Sempatkah Anda lihat orang yang shalatnya super cepat, atau mungkin saja Anda sendiri juga sering mengerjakannya? Terkadang karena alasan khusus, seorang lakukan shalat dengan terburu-buru tanpa ada memerhatikan bila ada satu rukun shalat yang ketinggal, yakni tuma’ninah. Thuma’ninah sendiri yaitu sikap tenang atau diam beberapa waktu sesudah lakukan gerakan shalat. Tuma’ninah dalam shalat begitu utama, tanpa dia jadi shalat tidak akan sah. Semakin lebih itu, shalat yang tergesa-gesa atau tidak tuma’ninah dapat membahayakan diri Anda sendiri, baik di unia maupun di akhirat nanti. Bahkan Rasulullah Saw sendiri menyebutnya sebagai orang yang mengambil shalatnya.
“Sejahat-jahat pencuri yakni yang mengambil dari shalatnya”. Sebagian sahabat ajukan pertanyaan, “Wahai Rasulullah, bagaimana mengambil dari sholat? ”. Rasulullah berkata, “Dia tidak sempurnakan ruku dan sujudnya” (HR Ahmad no 11532)
Hem, dari hal yang sering dikira sepele, kenyataannya jadi bisa membahayakan diri kita sendiri. Agar lebih jelasnya, mending simak saja Bahaya Shalat yang Tergesa-gesa, berikut ini :
• Dimaksud pencuri yang paling jahat oleh Rasulullah
Orang yang shalatnya tergesa-gesa tidak ada menyempurnakan rukuk, sujud dan salamnya yakni pencuri yang paling jahat menurut Rasulullah.

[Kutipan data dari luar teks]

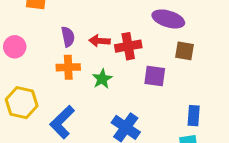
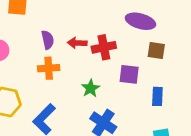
green star: (102, 79) -> (91, 88), moved
blue rectangle: (194, 116) -> (157, 96), moved

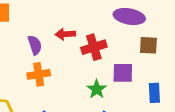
red arrow: (77, 43) -> (65, 34), moved
green star: (91, 88) -> (97, 89), moved

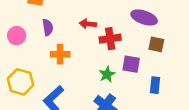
purple semicircle: (35, 45) -> (48, 27), moved

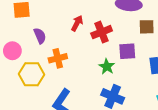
red arrow: (88, 24) -> (77, 23), turned 126
yellow hexagon: (21, 82) -> (32, 74), moved

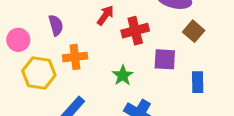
brown square: (147, 27) -> (194, 31), turned 35
green star: (107, 67) -> (123, 75), moved

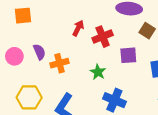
purple semicircle: (56, 25) -> (39, 52), moved
yellow hexagon: (39, 73) -> (29, 97), moved

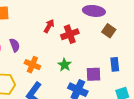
purple square: (128, 55) -> (94, 74), moved
orange cross: (60, 63) -> (32, 65), moved, turned 35

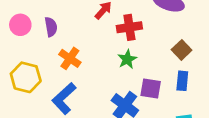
brown square: (109, 31) -> (182, 50), moved
green star: (65, 65) -> (127, 59), moved

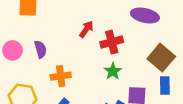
brown square: (182, 50) -> (161, 58), size x1.5
orange cross: (70, 58) -> (61, 76), turned -36

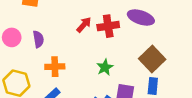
red cross: (112, 42) -> (108, 26), moved

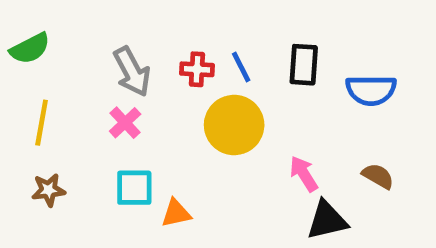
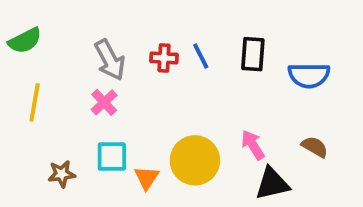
yellow circle: (234, 125) -> (195, 160), moved
brown star: (48, 190) -> (62, 174), moved
orange triangle: (176, 213) -> (147, 178), turned -44

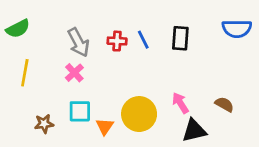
blue semicircle: (309, 75) -> (237, 29), moved

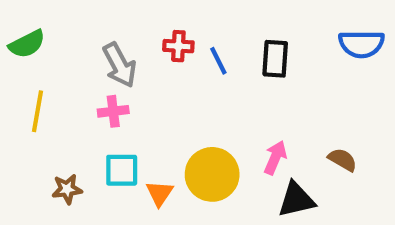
red cross: (117, 41) -> (178, 46), moved
pink cross: (74, 73) -> (113, 111), turned 36
pink arrow: (180, 103) -> (275, 158), turned 55

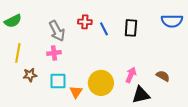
brown star: (67, 189) -> (30, 75), moved

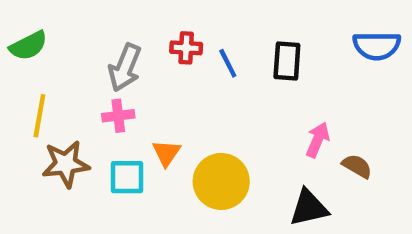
gray arrow: (57, 31) -> (125, 68), turned 50
brown star: (30, 75) -> (66, 164), size x1.5
pink arrow: (131, 75) -> (318, 140), moved
orange triangle: (76, 92) -> (166, 153), moved

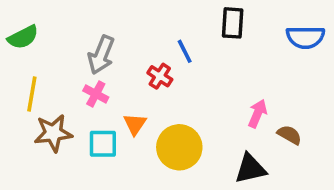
red cross: (186, 48) -> (160, 76), moved, turned 30
black rectangle: (287, 61) -> (233, 23), moved
pink cross: (118, 116) -> (96, 94), turned 35

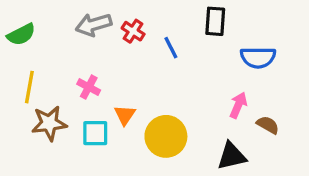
blue semicircle: (305, 37) -> (258, 57), moved
gray arrow: (101, 55) -> (94, 25), moved, turned 52
red cross: (160, 76) -> (133, 31), moved

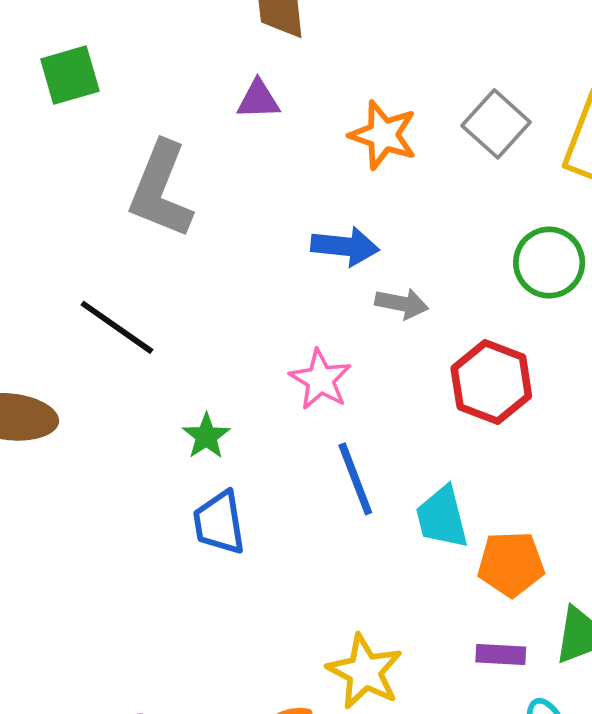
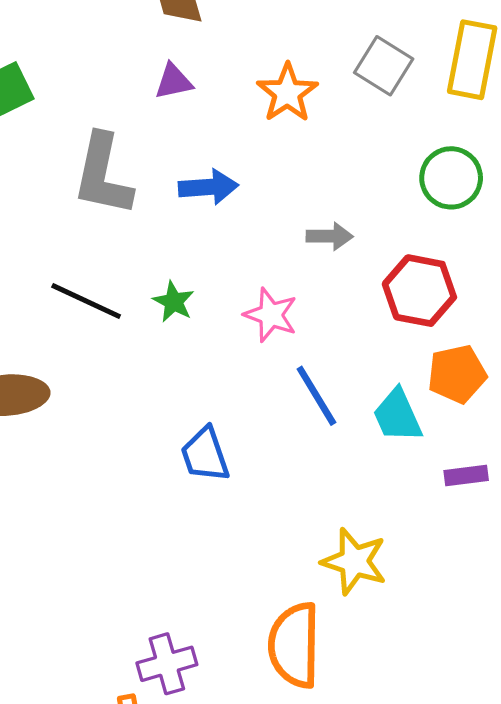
orange star: (383, 135) -> (287, 93), turned 30
blue arrow: (345, 246) -> (208, 187), moved
green star: (206, 436) -> (174, 302), moved
orange pentagon: (511, 564) -> (457, 374), moved
purple rectangle: (501, 654) -> (466, 476), moved

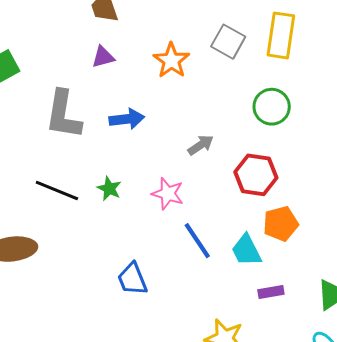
gray arrow: (330, 236) -> (201, 145), turned -32
purple rectangle: (466, 476) -> (271, 292), moved

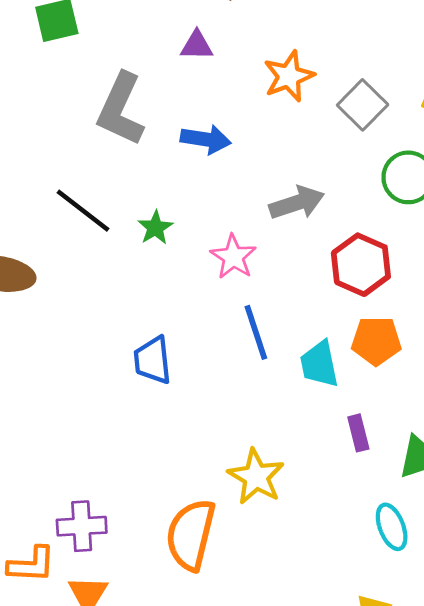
gray square: (228, 42) -> (363, 105), moved
gray arrow: (201, 145) -> (297, 203), size x1.4
purple rectangle: (271, 292) -> (358, 433), moved, turned 70

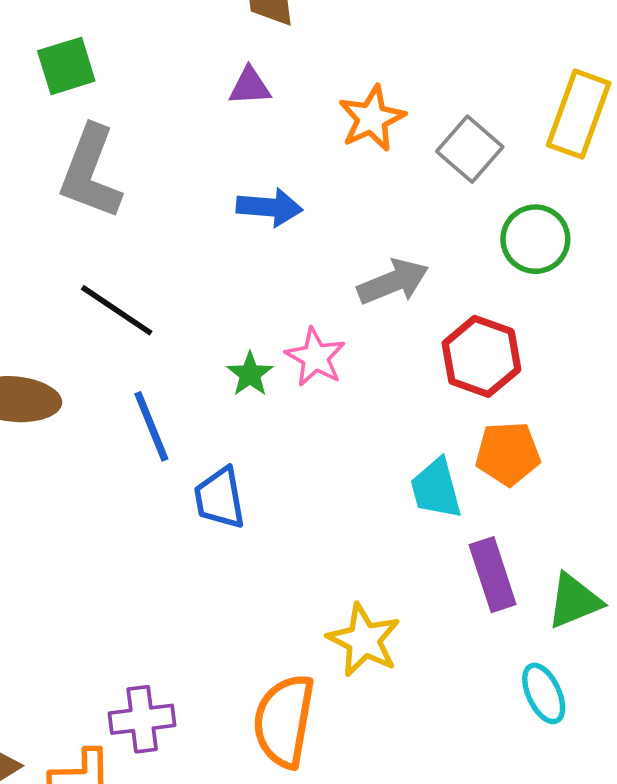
gray L-shape: (121, 109) -> (90, 172), moved
green star: (155, 228) -> (250, 374), moved
blue line: (256, 332) -> (151, 426), moved
purple rectangle: (358, 433) -> (493, 575), size x1.5

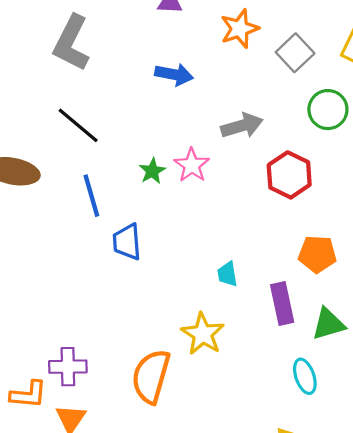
orange pentagon: (508, 454) -> (317, 254), moved
cyan trapezoid: (436, 489) -> (227, 274), moved, size x0.7

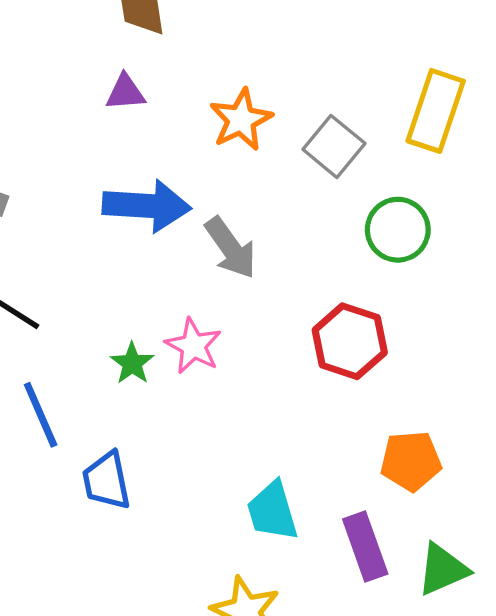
blue arrow: (174, 74) -> (147, 206), size x1.4
gray arrow: (242, 126) -> (231, 248), moved, turned 78
cyan trapezoid: (227, 274) -> (272, 511), size x1.5

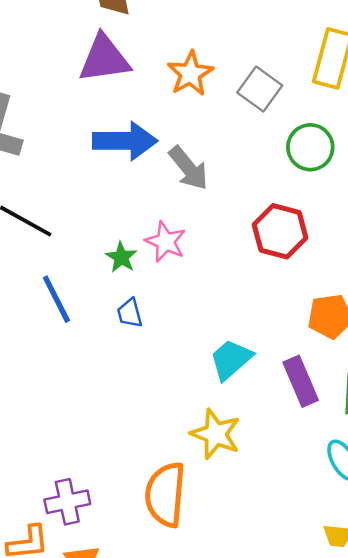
purple triangle: (125, 92) -> (104, 59), size x1.8
blue trapezoid: (107, 481) -> (130, 313), moved, size x0.7
cyan trapezoid: (272, 511) -> (231, 359), turned 69

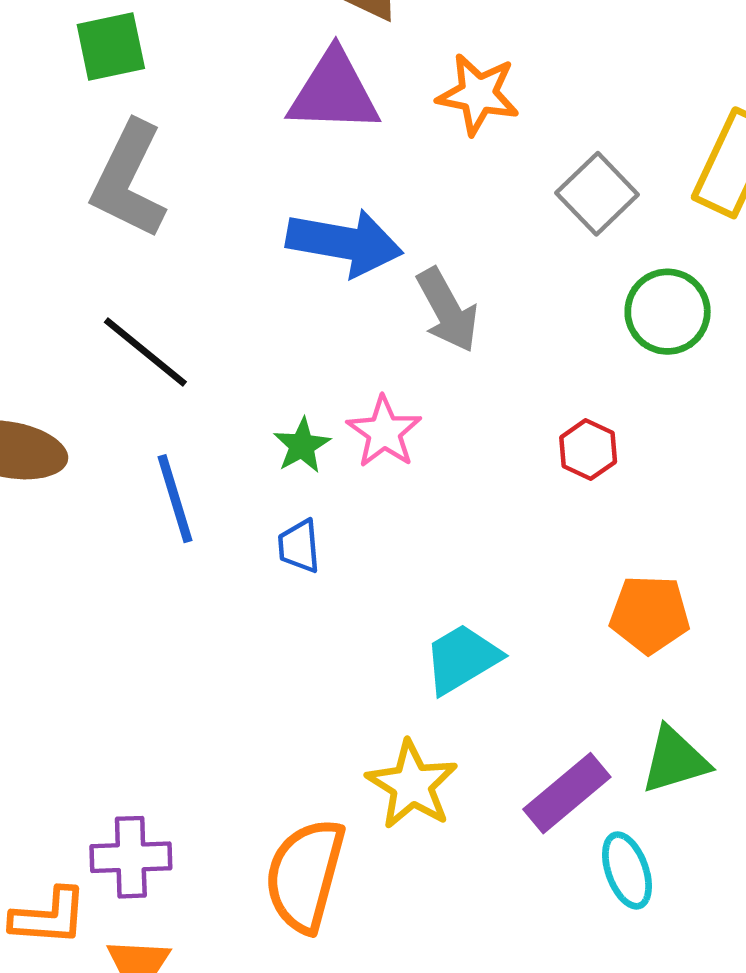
orange star: (190, 74) -> (478, 94), moved, turned 30
red hexagon: (280, 231) -> (588, 450), size x0.6
purple rectangle: (301, 381) -> (567, 793), moved, turned 63

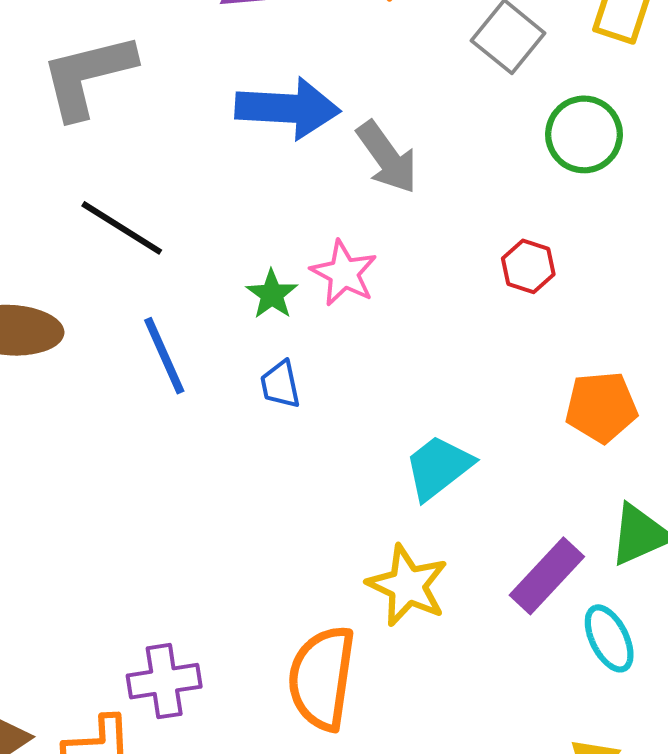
gray L-shape: (129, 180) -> (88, 76), turned 57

“Sungguh sejahat-jahatnya pencuri dari grup manusia yakni orang yang mengambil shalatnya. ” Beberapa sahabat kemukakan pertanyaan, “Ya Rasulullah, apa yang dimaksud mengambil shalatnya? ” Beliau Saw berkata, “Ia tidak menyempurnakan rukuk dan sujudnya. Dan sungguh orang yang paling pelit (kikir) yakni orang yang pelit menyampaikan salam. (HR. Thabrani & Hakim)
• Dikira Sebagai orang yg tak beragama
Bahaya yang lain dari kebiasaan shalat tergesa-gesa yakni dikira tidak beragama dan amal ibadahnya akan sia-sia di Mata Allah SWT.
“Kamu lihat orang ini, apabila dia mati, jadi matinya tidak termasuk juga ikuti agama Muhammad SAW, dia menyambar shalatnya seperti burung elang menyambar daging. ” (HR. Ibnu Huzaimah).
• Shalatnya dikira tidak sah
Sudah bebrapa capek shalat, tetapi ternayata tidak sah. Alangkah ruginya khan? Oleh karena itu, optimis lakukan shalat dnegan tuma’ninah yaa!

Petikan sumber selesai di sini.